▶ TASK ITEM
Copy every line that contains the string "Marketing" from the entries below.

SOURCE MATERIAL START

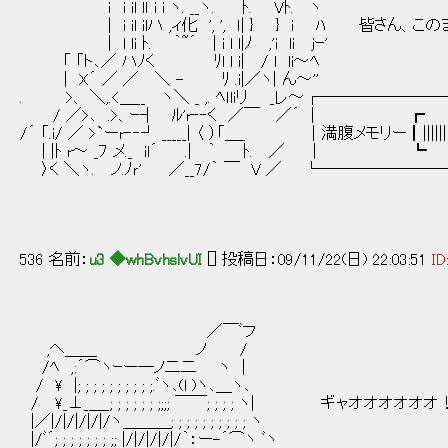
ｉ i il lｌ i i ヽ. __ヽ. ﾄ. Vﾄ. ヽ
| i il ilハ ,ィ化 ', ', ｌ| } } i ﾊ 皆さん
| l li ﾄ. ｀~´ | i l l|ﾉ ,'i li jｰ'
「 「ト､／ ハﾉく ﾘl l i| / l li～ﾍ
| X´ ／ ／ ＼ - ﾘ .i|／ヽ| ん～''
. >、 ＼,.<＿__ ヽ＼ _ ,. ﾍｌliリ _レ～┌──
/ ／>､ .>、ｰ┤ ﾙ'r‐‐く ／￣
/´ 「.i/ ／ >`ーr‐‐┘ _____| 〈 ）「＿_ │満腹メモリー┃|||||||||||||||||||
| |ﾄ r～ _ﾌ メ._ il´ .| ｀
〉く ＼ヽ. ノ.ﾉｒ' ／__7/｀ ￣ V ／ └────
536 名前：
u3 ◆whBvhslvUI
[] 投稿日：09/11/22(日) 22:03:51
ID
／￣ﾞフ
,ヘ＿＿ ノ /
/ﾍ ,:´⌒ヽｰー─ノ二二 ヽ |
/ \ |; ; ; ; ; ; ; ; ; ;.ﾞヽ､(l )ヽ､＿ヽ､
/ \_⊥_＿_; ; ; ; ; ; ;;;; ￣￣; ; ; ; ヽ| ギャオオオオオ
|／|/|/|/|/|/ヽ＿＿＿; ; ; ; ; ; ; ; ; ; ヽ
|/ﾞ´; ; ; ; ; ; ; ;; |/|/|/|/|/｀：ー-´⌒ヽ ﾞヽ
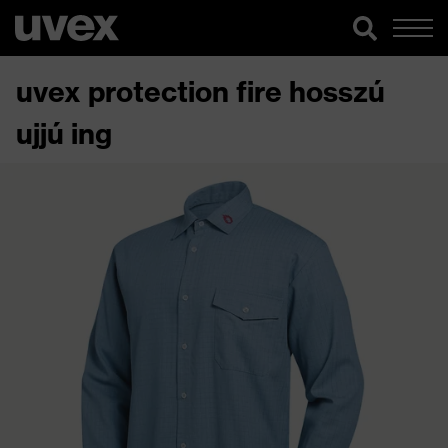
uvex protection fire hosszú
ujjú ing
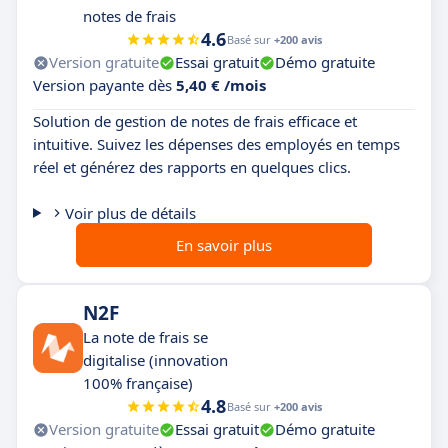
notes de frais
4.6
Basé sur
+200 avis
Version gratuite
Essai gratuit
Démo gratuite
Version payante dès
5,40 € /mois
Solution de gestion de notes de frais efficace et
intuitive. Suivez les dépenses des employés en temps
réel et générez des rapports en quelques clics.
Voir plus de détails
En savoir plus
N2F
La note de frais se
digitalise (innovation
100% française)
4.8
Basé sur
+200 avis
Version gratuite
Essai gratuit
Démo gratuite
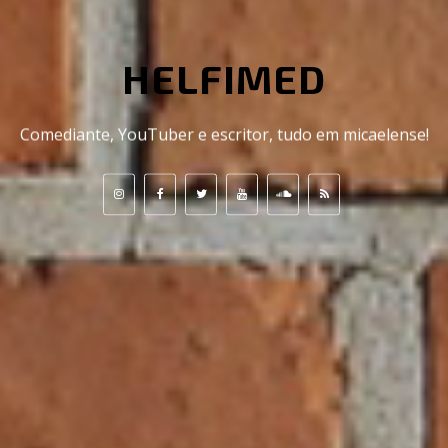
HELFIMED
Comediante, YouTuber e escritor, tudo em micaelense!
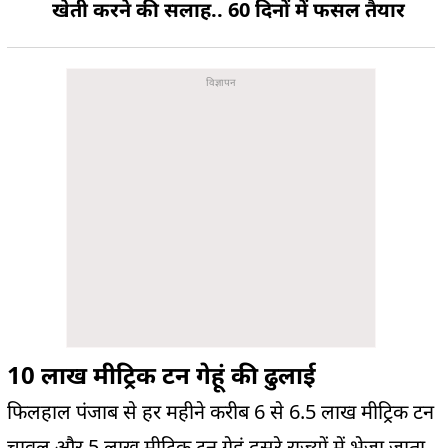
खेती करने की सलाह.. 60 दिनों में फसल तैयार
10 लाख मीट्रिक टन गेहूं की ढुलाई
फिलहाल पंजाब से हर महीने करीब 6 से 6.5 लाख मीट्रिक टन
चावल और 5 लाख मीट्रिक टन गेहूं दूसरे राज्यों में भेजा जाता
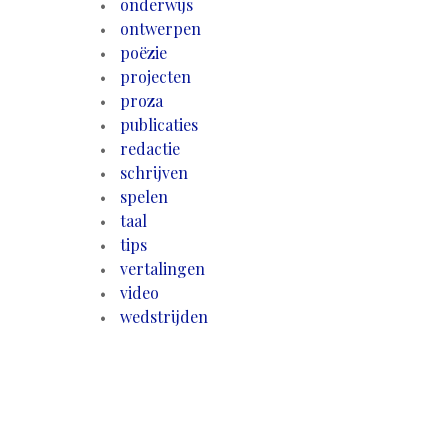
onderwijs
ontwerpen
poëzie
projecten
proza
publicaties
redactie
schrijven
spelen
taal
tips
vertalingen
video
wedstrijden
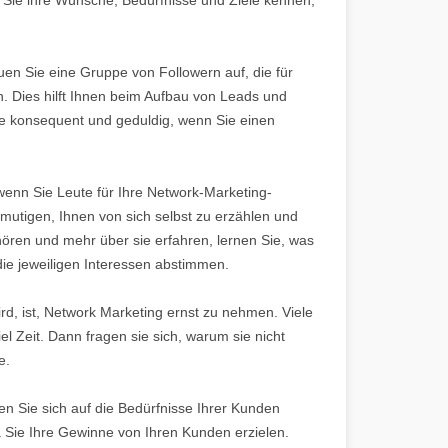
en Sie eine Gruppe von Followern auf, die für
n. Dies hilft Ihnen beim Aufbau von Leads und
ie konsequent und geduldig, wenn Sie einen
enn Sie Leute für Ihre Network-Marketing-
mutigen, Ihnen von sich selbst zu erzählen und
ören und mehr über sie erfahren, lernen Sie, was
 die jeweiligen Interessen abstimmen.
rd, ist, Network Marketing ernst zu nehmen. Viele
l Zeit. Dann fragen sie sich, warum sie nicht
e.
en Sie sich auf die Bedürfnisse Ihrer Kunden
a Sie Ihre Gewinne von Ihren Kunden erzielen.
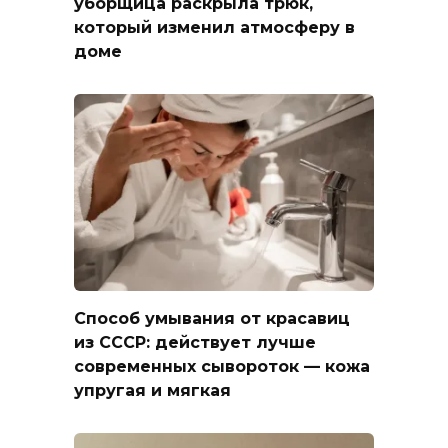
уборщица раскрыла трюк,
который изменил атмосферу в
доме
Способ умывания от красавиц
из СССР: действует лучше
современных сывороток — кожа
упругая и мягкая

SOURCE MATERIAL END
SOURCE MATERIAL START

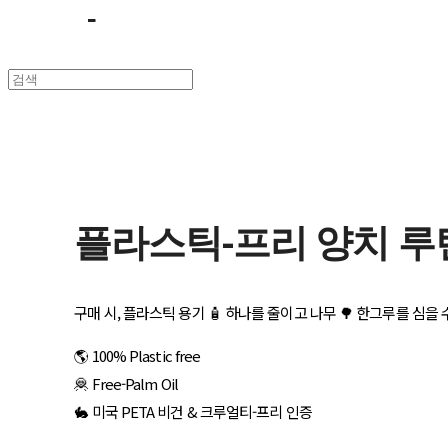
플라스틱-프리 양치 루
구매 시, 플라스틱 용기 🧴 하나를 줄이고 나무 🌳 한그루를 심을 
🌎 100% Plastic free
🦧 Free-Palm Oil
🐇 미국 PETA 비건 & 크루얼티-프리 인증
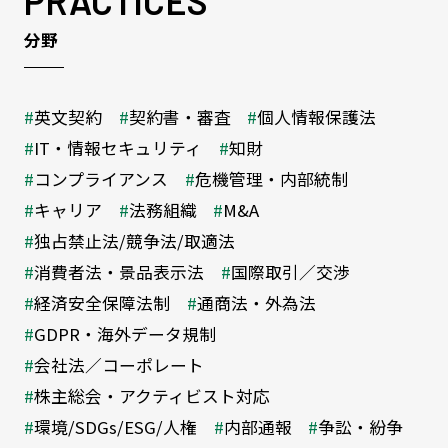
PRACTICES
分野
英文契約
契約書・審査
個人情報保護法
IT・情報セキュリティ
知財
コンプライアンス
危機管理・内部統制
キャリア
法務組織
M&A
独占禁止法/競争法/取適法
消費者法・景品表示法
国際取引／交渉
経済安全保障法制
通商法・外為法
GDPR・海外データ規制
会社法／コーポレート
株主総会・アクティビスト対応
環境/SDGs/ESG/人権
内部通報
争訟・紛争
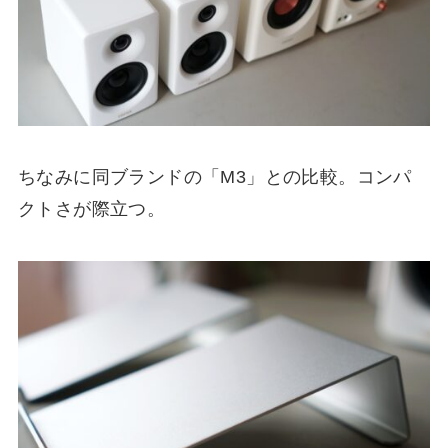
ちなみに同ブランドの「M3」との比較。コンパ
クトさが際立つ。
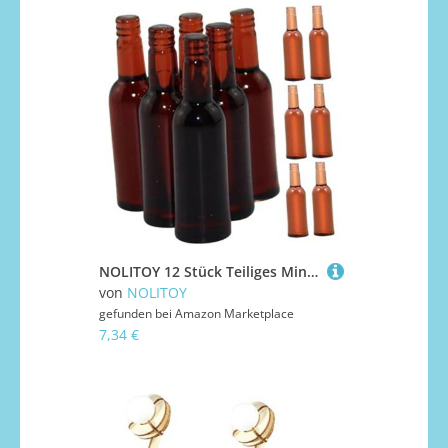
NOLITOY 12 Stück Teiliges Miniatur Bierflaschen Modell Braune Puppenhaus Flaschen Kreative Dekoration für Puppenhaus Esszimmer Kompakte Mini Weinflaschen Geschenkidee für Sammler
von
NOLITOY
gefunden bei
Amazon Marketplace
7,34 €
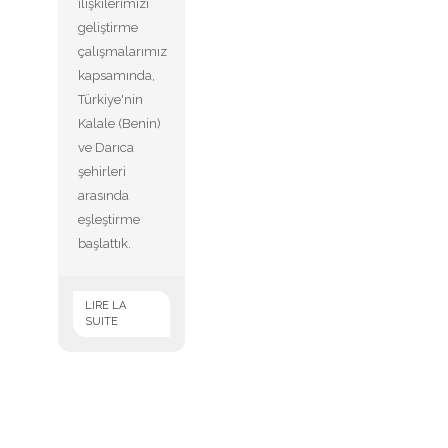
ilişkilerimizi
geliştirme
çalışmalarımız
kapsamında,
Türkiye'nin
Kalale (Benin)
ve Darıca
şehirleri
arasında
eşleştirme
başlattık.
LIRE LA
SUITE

SOURCE MATERIAL END
SOURCE MATERIAL START

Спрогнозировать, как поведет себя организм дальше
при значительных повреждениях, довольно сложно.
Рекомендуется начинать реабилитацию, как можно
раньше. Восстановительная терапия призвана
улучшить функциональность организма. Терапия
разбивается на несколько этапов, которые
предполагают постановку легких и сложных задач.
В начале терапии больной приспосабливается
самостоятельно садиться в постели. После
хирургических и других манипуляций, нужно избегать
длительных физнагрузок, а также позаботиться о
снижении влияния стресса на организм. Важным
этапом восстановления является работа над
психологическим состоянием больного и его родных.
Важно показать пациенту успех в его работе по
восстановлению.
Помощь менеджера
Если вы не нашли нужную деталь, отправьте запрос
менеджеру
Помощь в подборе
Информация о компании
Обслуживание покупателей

SOURCE MATERIAL END

▶ TASK OUTPUT
enn Sie Leute für Ihre Network-Marketing-
rd, ist, Network Marketing ernst zu nehmen. Viele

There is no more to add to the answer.